Protein function prediction with gene ontology: from traditional to deep learning models

PeerJ. 2021 Aug 24:9:e12019. doi: 10.7717/peerj.12019. eCollection 2021.

Abstract

Protein function prediction is a crucial part of genome annotation. Prediction methods have recently witnessed rapid development, owing to the emergence of high-throughput sequencing technologies. Among the available databases for identifying protein function terms, Gene Ontology (GO) is an important resource that describes the functional properties of proteins. Researchers are employing various approaches to efficiently predict the GO terms. Meanwhile, deep learning, a fast-evolving discipline in data-driven approach, exhibits impressive potential with respect to assigning GO terms to amino acid sequences. Herein, we reviewed the currently available computational GO annotation methods for proteins, ranging from conventional to deep learning approach. Further, we selected some suitable predictors from among the reviewed tools and conducted a mini comparison of their performance using a worldwide challenge dataset. Finally, we discussed the remaining major challenges in the field, and emphasized the future directions for protein function prediction with GO.

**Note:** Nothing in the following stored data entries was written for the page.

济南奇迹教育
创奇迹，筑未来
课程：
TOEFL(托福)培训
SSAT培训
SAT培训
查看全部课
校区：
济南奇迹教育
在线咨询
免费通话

Keywords: Annotation; CAFA3; Deep learning; Gene Ontology; Machine learning; Protein function prediction.

Associated data

  • figshare/10.6084/m9.figshare.8135393.v3

Grants and funding

This research was supported by the National Research Foundation of Korea (NRF) funded by the Ministry of Science, ICT and Future Planning (NRF-2019R1A2C1084308). The funders had no role in study design, data collection and analysis, decision to publish, or preparation of the manuscript.